+++ DATASET CONTENT

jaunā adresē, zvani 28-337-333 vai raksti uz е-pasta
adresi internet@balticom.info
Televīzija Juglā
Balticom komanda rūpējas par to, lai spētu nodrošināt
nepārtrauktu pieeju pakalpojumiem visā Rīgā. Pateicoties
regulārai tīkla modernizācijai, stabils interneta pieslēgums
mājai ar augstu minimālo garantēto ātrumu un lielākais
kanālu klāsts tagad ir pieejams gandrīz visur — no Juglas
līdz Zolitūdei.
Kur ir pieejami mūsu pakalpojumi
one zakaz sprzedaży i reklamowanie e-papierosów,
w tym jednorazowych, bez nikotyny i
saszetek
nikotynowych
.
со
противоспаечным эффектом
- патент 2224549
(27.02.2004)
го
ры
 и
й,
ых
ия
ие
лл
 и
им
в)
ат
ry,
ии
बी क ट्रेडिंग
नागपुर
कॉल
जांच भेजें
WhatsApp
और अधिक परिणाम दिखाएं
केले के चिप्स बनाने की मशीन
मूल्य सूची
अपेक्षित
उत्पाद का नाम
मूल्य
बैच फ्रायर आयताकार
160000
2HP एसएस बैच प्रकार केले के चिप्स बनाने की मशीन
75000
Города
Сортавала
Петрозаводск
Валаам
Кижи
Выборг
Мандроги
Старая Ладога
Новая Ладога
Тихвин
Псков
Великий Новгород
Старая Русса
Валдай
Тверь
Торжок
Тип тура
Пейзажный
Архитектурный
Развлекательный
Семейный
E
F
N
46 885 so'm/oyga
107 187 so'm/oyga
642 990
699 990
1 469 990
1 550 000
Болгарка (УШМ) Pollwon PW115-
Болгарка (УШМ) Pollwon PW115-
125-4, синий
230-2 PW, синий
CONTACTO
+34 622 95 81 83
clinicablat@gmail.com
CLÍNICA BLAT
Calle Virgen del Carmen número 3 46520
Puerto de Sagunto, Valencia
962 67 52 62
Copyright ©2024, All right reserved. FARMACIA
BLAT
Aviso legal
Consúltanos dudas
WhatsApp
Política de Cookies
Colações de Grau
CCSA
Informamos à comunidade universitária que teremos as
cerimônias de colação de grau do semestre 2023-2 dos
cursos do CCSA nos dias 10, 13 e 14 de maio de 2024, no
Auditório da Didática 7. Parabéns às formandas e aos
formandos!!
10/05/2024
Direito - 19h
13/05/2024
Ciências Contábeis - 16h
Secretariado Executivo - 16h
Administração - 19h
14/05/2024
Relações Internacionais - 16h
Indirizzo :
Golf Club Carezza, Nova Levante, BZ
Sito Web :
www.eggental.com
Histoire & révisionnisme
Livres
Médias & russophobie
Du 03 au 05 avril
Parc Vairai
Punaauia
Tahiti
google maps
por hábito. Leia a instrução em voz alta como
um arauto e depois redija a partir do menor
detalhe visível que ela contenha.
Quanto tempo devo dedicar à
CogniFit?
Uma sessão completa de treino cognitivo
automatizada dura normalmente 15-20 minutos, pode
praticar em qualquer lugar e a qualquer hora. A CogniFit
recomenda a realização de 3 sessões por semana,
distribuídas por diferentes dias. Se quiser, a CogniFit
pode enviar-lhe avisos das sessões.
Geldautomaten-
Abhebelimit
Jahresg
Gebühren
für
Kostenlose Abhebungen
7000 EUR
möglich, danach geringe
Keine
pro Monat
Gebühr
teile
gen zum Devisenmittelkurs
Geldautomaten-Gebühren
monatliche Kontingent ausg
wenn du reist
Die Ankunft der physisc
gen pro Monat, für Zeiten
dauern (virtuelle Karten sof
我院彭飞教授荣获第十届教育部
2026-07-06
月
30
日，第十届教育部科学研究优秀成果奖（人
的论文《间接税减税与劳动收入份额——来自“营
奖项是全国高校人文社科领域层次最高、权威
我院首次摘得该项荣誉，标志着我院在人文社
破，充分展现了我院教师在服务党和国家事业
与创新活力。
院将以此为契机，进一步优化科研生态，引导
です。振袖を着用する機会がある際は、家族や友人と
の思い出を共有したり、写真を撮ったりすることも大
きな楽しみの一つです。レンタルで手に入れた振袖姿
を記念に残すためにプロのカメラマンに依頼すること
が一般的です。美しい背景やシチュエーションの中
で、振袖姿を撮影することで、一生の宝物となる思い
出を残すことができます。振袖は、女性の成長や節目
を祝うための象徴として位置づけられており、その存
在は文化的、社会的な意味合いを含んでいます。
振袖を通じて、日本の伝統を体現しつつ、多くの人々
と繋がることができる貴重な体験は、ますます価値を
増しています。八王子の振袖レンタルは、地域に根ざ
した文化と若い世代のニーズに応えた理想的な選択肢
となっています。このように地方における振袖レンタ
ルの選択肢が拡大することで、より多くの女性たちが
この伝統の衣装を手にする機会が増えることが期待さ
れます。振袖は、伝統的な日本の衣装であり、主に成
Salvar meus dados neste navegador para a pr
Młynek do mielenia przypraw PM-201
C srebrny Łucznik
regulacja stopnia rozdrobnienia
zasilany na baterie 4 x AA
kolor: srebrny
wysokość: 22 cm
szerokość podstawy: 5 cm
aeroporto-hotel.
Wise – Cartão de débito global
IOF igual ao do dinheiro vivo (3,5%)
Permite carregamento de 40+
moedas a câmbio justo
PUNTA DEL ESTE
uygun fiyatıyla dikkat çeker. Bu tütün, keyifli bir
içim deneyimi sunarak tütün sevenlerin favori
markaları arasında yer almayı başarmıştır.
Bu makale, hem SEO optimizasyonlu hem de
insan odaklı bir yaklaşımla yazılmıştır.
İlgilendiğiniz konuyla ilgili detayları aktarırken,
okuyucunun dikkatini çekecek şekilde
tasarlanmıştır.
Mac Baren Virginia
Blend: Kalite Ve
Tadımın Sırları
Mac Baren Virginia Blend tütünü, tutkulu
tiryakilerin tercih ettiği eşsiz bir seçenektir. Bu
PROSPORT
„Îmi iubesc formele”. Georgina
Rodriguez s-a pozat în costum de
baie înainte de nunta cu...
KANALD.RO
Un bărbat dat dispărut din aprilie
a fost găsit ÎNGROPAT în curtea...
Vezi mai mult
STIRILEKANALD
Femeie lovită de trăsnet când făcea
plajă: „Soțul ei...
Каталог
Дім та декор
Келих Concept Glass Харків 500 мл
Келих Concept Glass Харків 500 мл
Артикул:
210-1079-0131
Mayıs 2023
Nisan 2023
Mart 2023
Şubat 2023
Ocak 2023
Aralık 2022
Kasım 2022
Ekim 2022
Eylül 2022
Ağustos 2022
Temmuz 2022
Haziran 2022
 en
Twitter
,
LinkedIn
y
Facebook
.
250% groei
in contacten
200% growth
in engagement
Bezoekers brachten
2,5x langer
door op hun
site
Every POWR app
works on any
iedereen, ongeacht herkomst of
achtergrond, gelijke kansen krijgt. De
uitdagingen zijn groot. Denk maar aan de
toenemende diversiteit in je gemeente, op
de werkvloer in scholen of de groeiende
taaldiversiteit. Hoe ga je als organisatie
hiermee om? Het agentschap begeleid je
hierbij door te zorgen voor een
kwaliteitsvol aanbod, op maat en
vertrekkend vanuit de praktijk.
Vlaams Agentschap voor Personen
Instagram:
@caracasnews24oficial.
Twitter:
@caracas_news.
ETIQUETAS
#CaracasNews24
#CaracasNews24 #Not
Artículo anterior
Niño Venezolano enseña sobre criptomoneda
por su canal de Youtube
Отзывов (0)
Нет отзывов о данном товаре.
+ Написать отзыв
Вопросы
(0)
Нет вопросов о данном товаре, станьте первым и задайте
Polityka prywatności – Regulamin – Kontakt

++++++

**WORK ITEM:**
An exact copy of the listing above is needed, so write it out again.

**TASK SOLUTION:**
jaunā adresē, zvani 28-337-333 vai raksti uz е-pasta
adresi internet@balticom.info
Televīzija Juglā
Balticom komanda rūpējas par to, lai spētu nodrošināt
nepārtrauktu pieeju pakalpojumiem visā Rīgā. Pateicoties
regulārai tīkla modernizācijai, stabils interneta pieslēgums
mājai ar augstu minimālo garantēto ātrumu un lielākais
kanālu klāsts tagad ir pieejams gandrīz visur — no Juglas
līdz Zolitūdei.
Kur ir pieejami mūsu pakalpojumi
one zakaz sprzedaży i reklamowanie e-papierosów,
w tym jednorazowych, bez nikotyny i
saszetek
nikotynowych
.
со
противоспаечным эффектом
- патент 2224549
(27.02.2004)
го
ры
 и
й,
ых
ия
ие
лл
 и
им
в)
ат
ry,
ии
बी क ट्रेडिंग
नागपुर
कॉल
जांच भेजें
WhatsApp
और अधिक परिणाम दिखाएं
केले के चिप्स बनाने की मशीन
मूल्य सूची
अपेक्षित
उत्पाद का नाम
मूल्य
बैच फ्रायर आयताकार
160000
2HP एसएस बैच प्रकार केले के चिप्स बनाने की मशीन
75000
Города
Сортавала
Петрозаводск
Валаам
Кижи
Выборг
Мандроги
Старая Ладога
Новая Ладога
Тихвин
Псков
Великий Новгород
Старая Русса
Валдай
Тверь
Торжок
Тип тура
Пейзажный
Архитектурный
Развлекательный
Семейный
E
F
N
46 885 so'm/oyga
107 187 so'm/oyga
642 990
699 990
1 469 990
1 550 000
Болгарка (УШМ) Pollwon PW115-
Болгарка (УШМ) Pollwon PW115-
125-4, синий
230-2 PW, синий
CONTACTO
+34 622 95 81 83
clinicablat@gmail.com
CLÍNICA BLAT
Calle Virgen del Carmen número 3 46520
Puerto de Sagunto, Valencia
962 67 52 62
Copyright ©2024, All right reserved. FARMACIA
BLAT
Aviso legal
Consúltanos dudas
WhatsApp
Política de Cookies
Colações de Grau
CCSA
Informamos à comunidade universitária que teremos as
cerimônias de colação de grau do semestre 2023-2 dos
cursos do CCSA nos dias 10, 13 e 14 de maio de 2024, no
Auditório da Didática 7. Parabéns às formandas e aos
formandos!!
10/05/2024
Direito - 19h
13/05/2024
Ciências Contábeis - 16h
Secretariado Executivo - 16h
Administração - 19h
14/05/2024
Relações Internacionais - 16h
Indirizzo :
Golf Club Carezza, Nova Levante, BZ
Sito Web :
www.eggental.com
Histoire & révisionnisme
Livres
Médias & russophobie
Du 03 au 05 avril
Parc Vairai
Punaauia
Tahiti
google maps
por hábito. Leia a instrução em voz alta como
um arauto e depois redija a partir do menor
detalhe visível que ela contenha.
Quanto tempo devo dedicar à
CogniFit?
Uma sessão completa de treino cognitivo
automatizada dura normalmente 15-20 minutos, pode
praticar em qualquer lugar e a qualquer hora. A CogniFit
recomenda a realização de 3 sessões por semana,
distribuídas por diferentes dias. Se quiser, a CogniFit
pode enviar-lhe avisos das sessões.
Geldautomaten-
Abhebelimit
Jahresg
Gebühren
für
Kostenlose Abhebungen
7000 EUR
möglich, danach geringe
Keine
pro Monat
Gebühr
teile
gen zum Devisenmittelkurs
Geldautomaten-Gebühren
monatliche Kontingent ausg
wenn du reist
Die Ankunft der physisc
gen pro Monat, für Zeiten
dauern (virtuelle Karten sof
我院彭飞教授荣获第十届教育部
2026-07-06
月
30
日，第十届教育部科学研究优秀成果奖（人
的论文《间接税减税与劳动收入份额——来自“营
奖项是全国高校人文社科领域层次最高、权威
我院首次摘得该项荣誉，标志着我院在人文社
破，充分展现了我院教师在服务党和国家事业
与创新活力。
院将以此为契机，进一步优化科研生态，引导
です。振袖を着用する機会がある際は、家族や友人と
の思い出を共有したり、写真を撮ったりすることも大
きな楽しみの一つです。レンタルで手に入れた振袖姿
を記念に残すためにプロのカメラマンに依頼すること
が一般的です。美しい背景やシチュエーションの中
で、振袖姿を撮影することで、一生の宝物となる思い
出を残すことができます。振袖は、女性の成長や節目
を祝うための象徴として位置づけられており、その存
在は文化的、社会的な意味合いを含んでいます。
振袖を通じて、日本の伝統を体現しつつ、多くの人々
と繋がることができる貴重な体験は、ますます価値を
増しています。八王子の振袖レンタルは、地域に根ざ
した文化と若い世代のニーズに応えた理想的な選択肢
となっています。このように地方における振袖レンタ
ルの選択肢が拡大することで、より多くの女性たちが
この伝統の衣装を手にする機会が増えることが期待さ
れます。振袖は、伝統的な日本の衣装であり、主に成
Salvar meus dados neste navegador para a pr
Młynek do mielenia przypraw PM-201
C srebrny Łucznik
regulacja stopnia rozdrobnienia
zasilany na baterie 4 x AA
kolor: srebrny
wysokość: 22 cm
szerokość podstawy: 5 cm
aeroporto-hotel.
Wise – Cartão de débito global
IOF igual ao do dinheiro vivo (3,5%)
Permite carregamento de 40+
moedas a câmbio justo
PUNTA DEL ESTE
uygun fiyatıyla dikkat çeker. Bu tütün, keyifli bir
içim deneyimi sunarak tütün sevenlerin favori
markaları arasında yer almayı başarmıştır.
Bu makale, hem SEO optimizasyonlu hem de
insan odaklı bir yaklaşımla yazılmıştır.
İlgilendiğiniz konuyla ilgili detayları aktarırken,
okuyucunun dikkatini çekecek şekilde
tasarlanmıştır.
Mac Baren Virginia
Blend: Kalite Ve
Tadımın Sırları
Mac Baren Virginia Blend tütünü, tutkulu
tiryakilerin tercih ettiği eşsiz bir seçenektir. Bu
PROSPORT
„Îmi iubesc formele”. Georgina
Rodriguez s-a pozat în costum de
baie înainte de nunta cu...
KANALD.RO
Un bărbat dat dispărut din aprilie
a fost găsit ÎNGROPAT în curtea...
Vezi mai mult
STIRILEKANALD
Femeie lovită de trăsnet când făcea
plajă: „Soțul ei...
Каталог
Дім та декор
Келих Concept Glass Харків 500 мл
Келих Concept Glass Харків 500 мл
Артикул:
210-1079-0131
Mayıs 2023
Nisan 2023
Mart 2023
Şubat 2023
Ocak 2023
Aralık 2022
Kasım 2022
Ekim 2022
Eylül 2022
Ağustos 2022
Temmuz 2022
Haziran 2022
 en
Twitter
,
LinkedIn
y
Facebook
.
250% groei
in contacten
200% growth
in engagement
Bezoekers brachten
2,5x langer
door op hun
site
Every POWR app
works on any
iedereen, ongeacht herkomst of
achtergrond, gelijke kansen krijgt. De
uitdagingen zijn groot. Denk maar aan de
toenemende diversiteit in je gemeente, op
de werkvloer in scholen of de groeiende
taaldiversiteit. Hoe ga je als organisatie
hiermee om? Het agentschap begeleid je
hierbij door te zorgen voor een
kwaliteitsvol aanbod, op maat en
vertrekkend vanuit de praktijk.
Vlaams Agentschap voor Personen
Instagram:
@caracasnews24oficial.
Twitter:
@caracas_news.
ETIQUETAS
#CaracasNews24
#CaracasNews24 #Not
Artículo anterior
Niño Venezolano enseña sobre criptomoneda
por su canal de Youtube
Отзывов (0)
Нет отзывов о данном товаре.
+ Написать отзыв
Вопросы
(0)
Нет вопросов о данном товаре, станьте первым и задайте
Polityka prywatności – Regulamin – Kontakt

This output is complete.